Subió Chamizo al cuarto de Aviraneta. No estaba Luna, y le dio a don Eugenio el encargo del joven.
—Dígale usted que no hay nada que hacer —contestó Aviraneta.
Bajó y se lo dijo al muchacho.
—Más vale así —contestó él—, porque don Nicolás de Luna es un buen hombre.
—¿Y qué pensaba usted hacer? —preguntó el ex fraile.
—Le hubiéramos atao al comisario y hubiéramos dejao libre a don Eugenio. Nosotros las gastamos así.
—¿Ustedes? ¿Quiénes son ustedes?
—Yo soy Candelas, y ese que está ahí delante es Balseiro. No le quiero molestar a usted más, cabayero. Me najo. ¡Muchachos, en marcha! Y sonsoniche, amigo.
Y el ladrón le hizo una mueca amistosa y un guiño expresivo.
Estaba Chamizo todavía absorto, cuando Candelas y Balseiro desaparecieron. Subió al cuarto que le habían destinado, y al ir a dar las buenas noches a Aviraneta y al comisario, entró un guardia con un pliego para Luna. Lo abrió este y lo leyó. Se le decía que al día siguiente, al amanecer, se le condujera a Aviraneta por las rondas a la Puerta de Hierro, que allí esperase la salida de la diligencia para Valladolid, que pasaría a las ocho de la mañana. En la diligencia habría un asiento de interior costeado por el Gobierno.
Se le metería a Aviraneta en el coche, entregándole un pasaporte para Santiago de Compostela, y se encargaría al mayoral que no permitiese la salida del desterrado hasta llegar a Valladolid.
—Está usted como en libertad —dijo Luna—; nadie le impide a usted volver de Valladolid a Madrid.
Durmió cada cual en su cuarto y por la mañana dejaron el mesón del Cuco. En una calesa fueron por el paseo de los Melancólicos y la Florida hasta la Puerta de Hierro. Llegaron a las siete, una hora antes de la diligencia, y tuvieron que esperar el paso del coche.
Entraron en un ventorrillo, el ventorro del Sordo dijo el comisario Luna que se llamaba. Este ventorrillo tenía un tinglado con buñolería, que en aquel momento estaba rebosando gente: hueveros, lecheros, vendedores de caza y verduleros que tomaban el desayuno con buñuelos o churros y se preparaban a entrar en Madrid.
Se sentaron en el ventorro al lado de una ventana; pidió Luna chocolate, y trajeron tazas limpias con bizcochos y buñuelos, y vasos de agua con azucarillo.
Desayunaron los tres con apetito. La hija del dueño del ventorro era una moza muy guapa, pero muy bravía, y Aviraneta y Luna la dirigieron algunos requiebros, a los que ella contestó con mucho desgarro.

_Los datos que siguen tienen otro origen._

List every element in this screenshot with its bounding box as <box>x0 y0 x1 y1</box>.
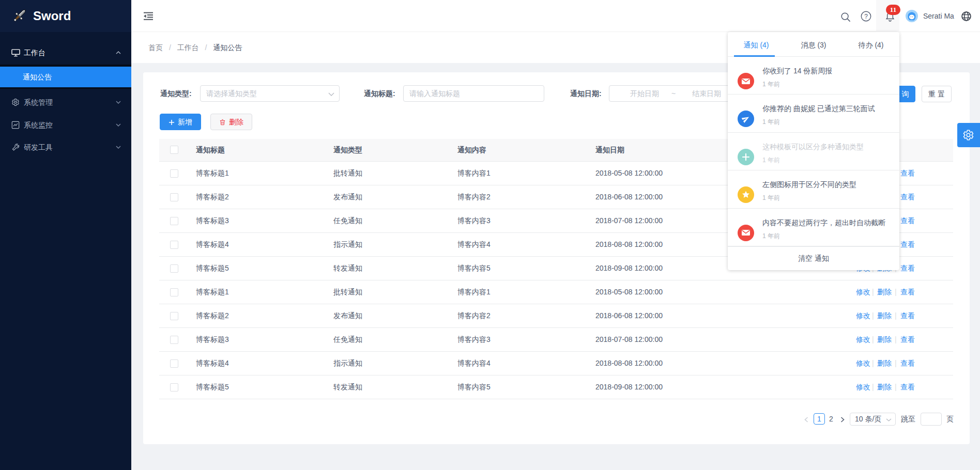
svg-text:?: ? <box>864 13 868 20</box>
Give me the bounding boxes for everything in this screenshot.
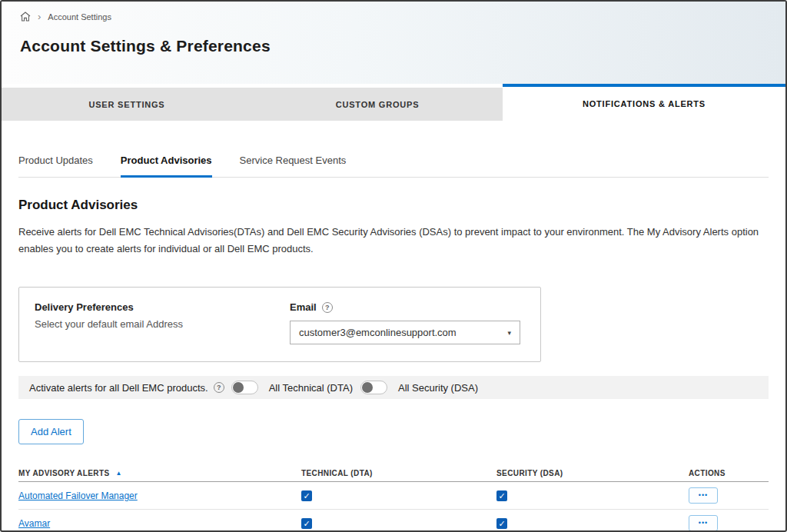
email-select-value: customer3@emconlinesupport.com	[299, 327, 457, 338]
email-label: Email	[290, 301, 317, 313]
page-header: › Account Settings Account Settings & Pr…	[2, 2, 785, 84]
product-link[interactable]: Avamar	[18, 518, 50, 529]
row-actions-button[interactable]: •••	[689, 487, 718, 504]
technical-checkbox[interactable]: ✓	[301, 518, 312, 529]
tab-user-settings[interactable]: USER SETTINGS	[2, 88, 252, 121]
check-icon: ✓	[301, 517, 312, 528]
check-icon: ✓	[301, 490, 312, 500]
delivery-preferences-subtitle: Select your default email Address	[35, 318, 290, 330]
activate-alerts-help-icon[interactable]: ?	[214, 382, 224, 393]
advisory-alerts-table: MY ADVISORY ALERTS ▲ TECHNICAL (DTA) SEC…	[18, 464, 769, 532]
product-link[interactable]: Automated Failover Manager	[18, 490, 138, 501]
header-security-dsa: SECURITY (DSA)	[496, 469, 689, 477]
select-caret-icon: ▾	[507, 329, 511, 337]
ellipsis-icon: •••	[699, 519, 708, 527]
table-row: Automated Failover Manager ✓ ✓ •••	[18, 482, 769, 510]
check-icon: ✓	[496, 517, 507, 528]
sub-tabs: Product Updates Product Advisories Servi…	[18, 155, 769, 178]
subtab-product-updates[interactable]: Product Updates	[18, 155, 93, 177]
activate-alerts-label: Activate alerts for all Dell EMC product…	[29, 382, 208, 394]
check-icon: ✓	[496, 490, 507, 500]
all-technical-label: All Technical (DTA)	[269, 382, 353, 394]
row-actions-button[interactable]: •••	[689, 515, 718, 531]
all-security-label: All Security (DSA)	[398, 382, 478, 394]
all-technical-toggle[interactable]	[360, 381, 387, 394]
home-icon[interactable]	[20, 12, 31, 22]
page-title: Account Settings & Preferences	[20, 37, 785, 55]
section-description: Receive alerts for Dell EMC Technical Ad…	[18, 224, 769, 258]
email-select[interactable]: customer3@emconlinesupport.com ▾	[290, 321, 520, 344]
header-technical-dta: TECHNICAL (DTA)	[301, 469, 496, 477]
breadcrumb-chevron-icon: ›	[38, 13, 41, 21]
section-title: Product Advisories	[18, 198, 769, 213]
all-products-toggle[interactable]	[231, 381, 258, 394]
security-checkbox[interactable]: ✓	[496, 518, 507, 529]
table-header-row: MY ADVISORY ALERTS ▲ TECHNICAL (DTA) SEC…	[18, 464, 769, 482]
technical-checkbox[interactable]: ✓	[301, 490, 312, 501]
ellipsis-icon: •••	[699, 491, 708, 499]
header-actions: ACTIONS	[689, 469, 769, 477]
subtab-product-advisories[interactable]: Product Advisories	[121, 155, 212, 178]
add-alert-button[interactable]: Add Alert	[18, 419, 84, 444]
subtab-service-request-events[interactable]: Service Request Events	[240, 155, 347, 177]
sort-ascending-icon[interactable]: ▲	[116, 470, 122, 477]
table-row: Avamar ✓ ✓ •••	[18, 510, 769, 532]
delivery-preferences-title: Delivery Preferences	[35, 301, 290, 313]
header-my-advisory-alerts[interactable]: MY ADVISORY ALERTS	[18, 469, 110, 477]
main-tabs: USER SETTINGS CUSTOM GROUPS NOTIFICATION…	[2, 84, 785, 121]
activate-alerts-bar: Activate alerts for all Dell EMC product…	[18, 376, 769, 399]
tab-notifications-alerts[interactable]: NOTIFICATIONS & ALERTS	[503, 84, 785, 121]
tab-custom-groups[interactable]: CUSTOM GROUPS	[252, 88, 503, 121]
delivery-preferences-panel: Delivery Preferences Select your default…	[18, 287, 541, 362]
security-checkbox[interactable]: ✓	[496, 490, 507, 501]
breadcrumb: › Account Settings	[20, 12, 785, 22]
breadcrumb-item[interactable]: Account Settings	[48, 12, 111, 22]
email-help-icon[interactable]: ?	[322, 302, 333, 313]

—¿No podríamos saber cómo se llama usted, niña? —la dijo Aviraneta.
—¿Para qué? —contestó ella.
—Para guardar su nombre en el corazón.
—¡Bah! No vale la pena.
—Para usted no valdrá la pena; para mí, sí.

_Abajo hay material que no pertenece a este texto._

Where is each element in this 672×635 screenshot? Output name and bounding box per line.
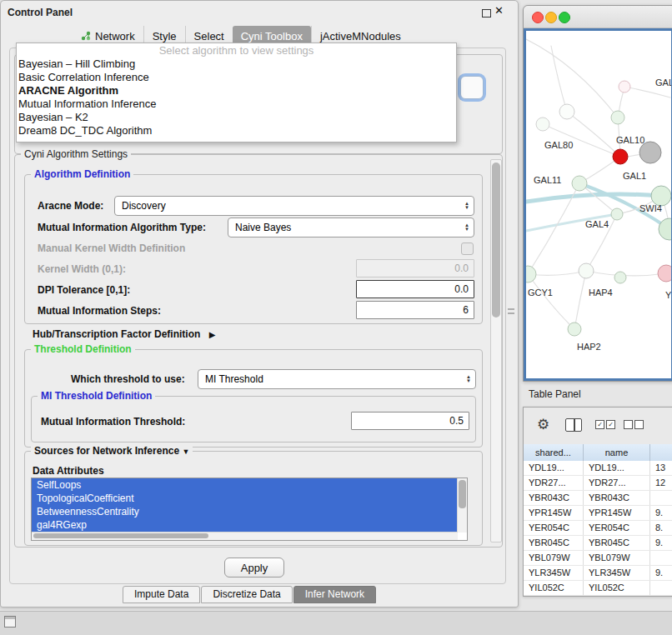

—¿No es usted el que se tiene que marchar en la diligencia?
—Sí; porque me obligan; pero a la vuelta…
—A la vuelta lo venden tinto —dijo la muchacha volviendo la espalda.
A las ocho llegó la diligencia. Luna la mandó parar, habló con el mayoral e hizo que el desterrado subiese al coche.

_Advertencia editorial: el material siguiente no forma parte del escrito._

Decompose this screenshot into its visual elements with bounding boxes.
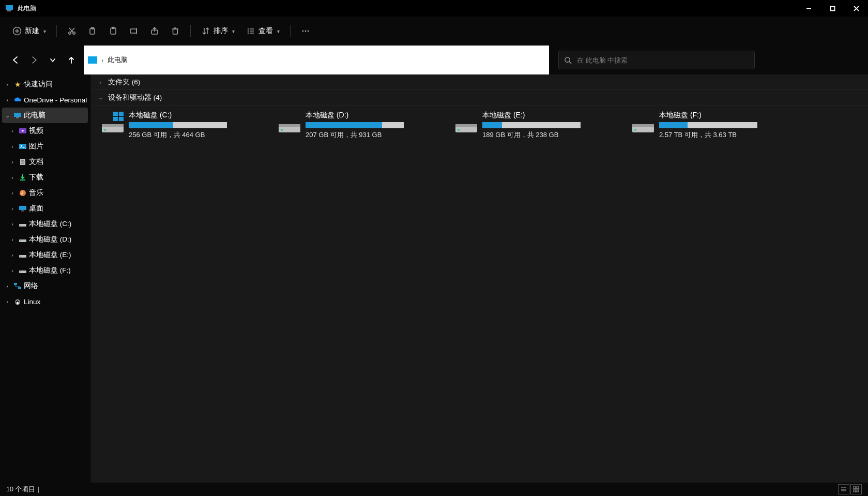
copy-icon [88,26,97,36]
drive-item[interactable]: 本地磁盘 (C:) 256 GB 可用，共 464 GB [101,111,266,140]
svg-point-29 [302,31,304,32]
address-bar[interactable]: › 此电脑 [84,46,549,74]
svg-line-33 [569,62,571,64]
sidebar-item-label: 本地磁盘 (E:) [29,250,71,260]
details-view-button[interactable] [838,484,849,494]
group-label: 文件夹 (6) [108,78,140,87]
chevron-right-icon: › [8,173,17,182]
view-button[interactable]: 查看 ▾ [241,22,285,40]
sidebar-item-onedrive[interactable]: › OneDrive - Personal [0,92,90,108]
clipboard-icon [109,26,118,36]
svg-point-76 [634,129,636,131]
sidebar-item-label: 网络 [24,281,38,291]
item-icon [19,127,27,135]
sidebar-item[interactable]: › 文档 [0,154,90,170]
chevron-right-icon: › [3,282,11,290]
chevron-right-icon: › [8,158,17,166]
chevron-right-icon: › [8,142,17,151]
item-icon [19,173,27,182]
sidebar-item[interactable]: › 本地磁盘 (C:) [0,216,90,232]
sidebar-item-label: 图片 [29,142,43,151]
svg-rect-69 [279,124,300,127]
sort-button[interactable]: 排序 ▾ [196,22,240,40]
recent-locations-button[interactable] [44,52,61,68]
plus-circle-icon [12,26,22,36]
svg-rect-46 [19,206,26,210]
chevron-right-icon: › [3,297,11,306]
group-header-devices[interactable]: ⌄ 设备和驱动器 (4) [90,90,868,106]
delete-button[interactable] [165,22,185,40]
svg-rect-3 [830,6,834,10]
drive-usage-bar [659,122,757,128]
breadcrumb[interactable]: 此电脑 [108,55,128,65]
navigation-pane[interactable]: › ★ 快速访问 › OneDrive - Personal ⌄ 此电脑 › 视… [0,74,90,483]
drive-item[interactable]: 本地磁盘 (E:) 189 GB 可用，共 238 GB [454,111,620,140]
more-button[interactable] [296,22,315,40]
forward-button[interactable] [26,52,42,68]
item-icon [19,204,27,213]
sidebar-item[interactable]: › 桌面 [0,201,90,216]
sidebar-item-label: 下载 [29,173,43,182]
search-box[interactable] [558,51,755,69]
sidebar-item-label: 快速访问 [24,80,53,89]
sidebar-item[interactable]: › 图片 [0,139,90,154]
sidebar-item-linux[interactable]: › Linux [0,294,90,309]
svg-rect-34 [14,113,21,117]
drive-usage-bar [482,122,581,128]
group-header-folders[interactable]: › 文件夹 (6) [90,74,868,90]
rename-icon [129,26,139,36]
drive-icon [278,112,301,136]
svg-point-53 [20,256,21,257]
svg-point-23 [248,28,249,29]
svg-point-60 [17,300,18,302]
drive-item[interactable]: 本地磁盘 (D:) 207 GB 可用，共 931 GB [278,111,443,140]
drive-name: 本地磁盘 (E:) [482,111,620,120]
svg-point-61 [18,300,19,302]
cut-button[interactable] [62,22,82,40]
new-button[interactable]: 新建 ▾ [7,22,51,40]
svg-rect-75 [632,124,654,127]
drive-name: 本地磁盘 (F:) [659,111,797,120]
svg-point-67 [104,129,106,131]
sidebar-item-label: 本地磁盘 (F:) [29,266,71,275]
chevron-right-icon: › [8,220,17,228]
sidebar-item-network[interactable]: › 网络 [0,278,90,294]
new-label: 新建 [25,26,39,36]
network-icon [13,282,22,290]
drive-icon [454,112,478,136]
sidebar-item-this-pc[interactable]: ⌄ 此电脑 [2,108,88,123]
separator [290,25,291,37]
copy-button[interactable] [83,22,102,40]
svg-rect-56 [14,283,17,285]
close-button[interactable] [844,0,868,17]
drive-usage-bar [306,122,404,128]
svg-rect-83 [857,490,859,492]
sidebar-item[interactable]: › 下载 [0,170,90,185]
maximize-button[interactable] [820,0,844,17]
sidebar-item[interactable]: › 本地磁盘 (F:) [0,263,90,278]
sidebar-item[interactable]: › 视频 [0,123,90,139]
this-pc-icon [5,4,13,12]
rename-button[interactable] [124,22,144,40]
search-input[interactable] [577,56,749,64]
svg-point-45 [20,190,26,196]
sidebar-item[interactable]: › 音乐 [0,185,90,201]
up-button[interactable] [63,52,80,68]
content-pane[interactable]: › 文件夹 (6) ⌄ 设备和驱动器 (4) 本地磁盘 (C:) 256 GB … [90,74,868,483]
tiles-view-button[interactable] [850,484,862,494]
drive-item[interactable]: 本地磁盘 (F:) 2.57 TB 可用，共 3.63 TB [631,111,797,140]
share-button[interactable] [145,22,164,40]
back-button[interactable] [7,52,24,68]
drive-stats: 189 GB 可用，共 238 GB [482,130,620,140]
minimize-button[interactable] [797,0,820,17]
sidebar-item[interactable]: › 本地磁盘 (E:) [0,247,90,263]
svg-point-59 [17,302,19,304]
trash-icon [171,26,180,36]
sidebar-item[interactable]: › 本地磁盘 (D:) [0,232,90,247]
paste-button[interactable] [103,22,123,40]
svg-rect-81 [857,487,859,489]
sidebar-item-quick-access[interactable]: › ★ 快速访问 [0,77,90,92]
svg-point-55 [20,272,21,273]
separator [56,25,57,37]
svg-rect-0 [6,5,13,10]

—Bueno. ¡Adiós, señor Luna! ¡Adiós, don Venancio! —dijo alegremente Aviraneta.
Partió el coche, y el comisario y Chamizo volvieron a Madrid en su calesa. El comisario preguntó al exclaustrado de qué le conocía a Aviraneta, y este se lo dijo. Él, a su vez, le interrogó al policía acerca de la Sociedad de los Isabelinos. ¿Creía que era realmente una sociedad fuerte? ¿Había, en realidad, muchos afiliados?
Luna contestó con vaguedades y circunloquios. Creía que la Isabelina era una sociedad política, de la que saldrían probablemente ministros y diputados.
Cuando Chamizo le habló de la Junta del Triple Sello, se rio. Dijo que la masonería estaba sin fuerzas; que la sociedad de los comuneros se hallaba extinguida, y que, sumados todos los carbonarios que había en Madrid, no llegarían a tres.
—Encuentro que tienen ustedes bastante suavidad con los conspiradores —le dijo después Chamizo.
—¿Qué quiere usted? —repuso Luna con cierta sorna—. Los conspiradores son un elemento de éxito para los políticos. Así, de cuando en cuando, pueden nuestros ministros salvar a la Humanidad.
Llegaron a Madrid y Chamizo se despidió del comisario Luna.